- **Source material**:
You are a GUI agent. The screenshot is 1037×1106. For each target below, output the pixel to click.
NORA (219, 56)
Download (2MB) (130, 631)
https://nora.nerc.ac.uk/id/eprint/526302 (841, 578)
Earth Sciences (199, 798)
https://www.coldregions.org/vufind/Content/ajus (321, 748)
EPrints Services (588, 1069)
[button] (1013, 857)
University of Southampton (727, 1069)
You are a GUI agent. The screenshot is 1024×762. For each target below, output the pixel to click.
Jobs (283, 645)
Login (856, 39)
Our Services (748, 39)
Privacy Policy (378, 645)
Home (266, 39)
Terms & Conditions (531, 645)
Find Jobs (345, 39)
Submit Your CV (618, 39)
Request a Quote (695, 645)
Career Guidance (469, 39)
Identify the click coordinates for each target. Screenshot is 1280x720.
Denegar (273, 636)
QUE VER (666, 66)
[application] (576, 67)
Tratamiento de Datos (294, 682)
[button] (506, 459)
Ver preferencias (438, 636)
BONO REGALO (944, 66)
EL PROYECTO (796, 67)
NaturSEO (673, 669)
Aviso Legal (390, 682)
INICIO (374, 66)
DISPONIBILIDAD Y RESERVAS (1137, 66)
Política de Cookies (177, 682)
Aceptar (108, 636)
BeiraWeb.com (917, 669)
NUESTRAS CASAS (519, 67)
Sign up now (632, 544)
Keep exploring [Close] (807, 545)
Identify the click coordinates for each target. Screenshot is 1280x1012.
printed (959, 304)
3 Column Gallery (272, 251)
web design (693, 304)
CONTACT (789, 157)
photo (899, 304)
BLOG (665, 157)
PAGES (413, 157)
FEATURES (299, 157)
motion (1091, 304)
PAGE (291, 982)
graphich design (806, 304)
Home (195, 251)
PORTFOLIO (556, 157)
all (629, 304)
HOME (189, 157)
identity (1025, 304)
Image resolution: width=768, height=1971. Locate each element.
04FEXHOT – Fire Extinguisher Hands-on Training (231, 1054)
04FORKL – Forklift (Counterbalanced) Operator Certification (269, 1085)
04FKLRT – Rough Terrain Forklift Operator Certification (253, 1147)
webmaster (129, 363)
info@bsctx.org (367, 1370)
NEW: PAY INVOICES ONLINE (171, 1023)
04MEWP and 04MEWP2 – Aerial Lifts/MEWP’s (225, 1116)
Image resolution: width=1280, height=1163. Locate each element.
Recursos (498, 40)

- **What you will do**: Reproduce exactly, and only, the part of the listing above that begins at the line with "Aviso Legal (390, 682)" and goes on through the line with "FEATURES (299, 157)".

- **Completed exercise**:
Aviso Legal (390, 682)
INICIO (374, 66)
DISPONIBILIDAD Y RESERVAS (1137, 66)
Política de Cookies (177, 682)
Aceptar (108, 636)
BeiraWeb.com (917, 669)
NUESTRAS CASAS (519, 67)
Sign up now (632, 544)
Keep exploring [Close] (807, 545)
Identify the click coordinates for each target. Screenshot is 1280x1012.
printed (959, 304)
3 Column Gallery (272, 251)
web design (693, 304)
CONTACT (789, 157)
photo (899, 304)
BLOG (665, 157)
PAGES (413, 157)
FEATURES (299, 157)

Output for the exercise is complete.